- [Exercise goal]: Reproduce exactly, and nothing but, the lines between the one with "Tortas y Bizcochos (119, 348)" and the end of the entries, both ends included.

(Exercise data Opens)

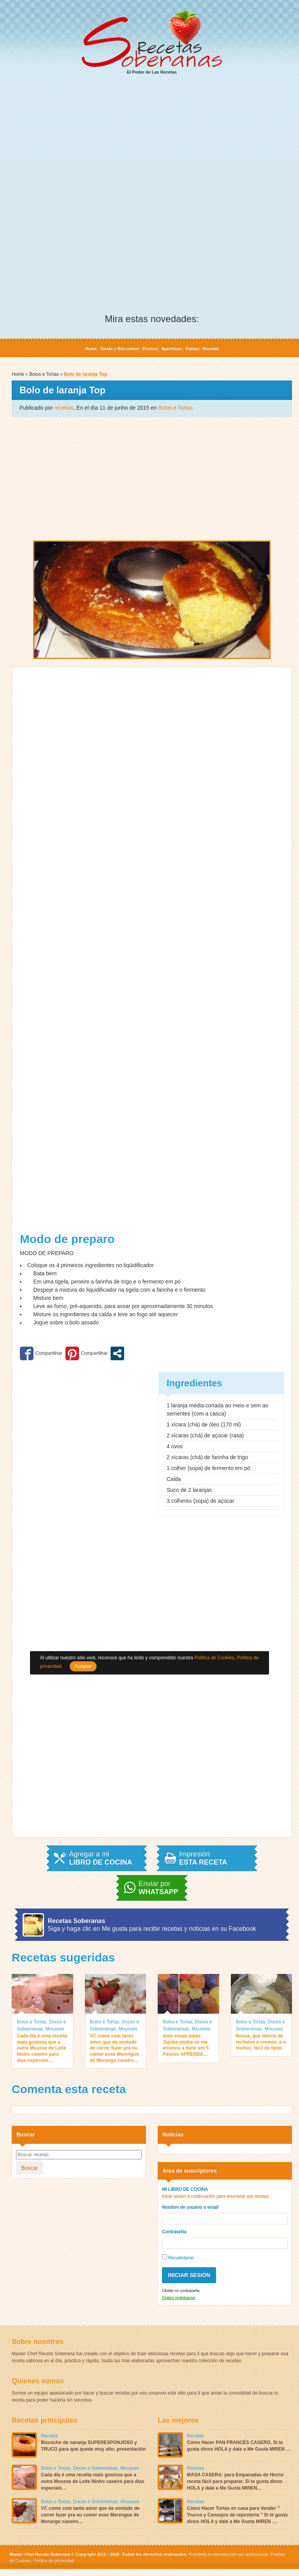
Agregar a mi (100, 1858)
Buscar (29, 2168)
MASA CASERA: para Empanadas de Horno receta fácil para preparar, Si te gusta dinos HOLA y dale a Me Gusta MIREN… (235, 2481)
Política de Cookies (214, 1657)
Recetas (210, 348)
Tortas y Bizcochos (119, 348)
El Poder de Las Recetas (152, 42)
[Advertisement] (151, 140)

(Exercise data Closes)

- [Solution to this exercise]:
Tortas y Bizcochos (119, 348)
El Poder de Las Recetas (152, 42)
[Advertisement] (151, 140)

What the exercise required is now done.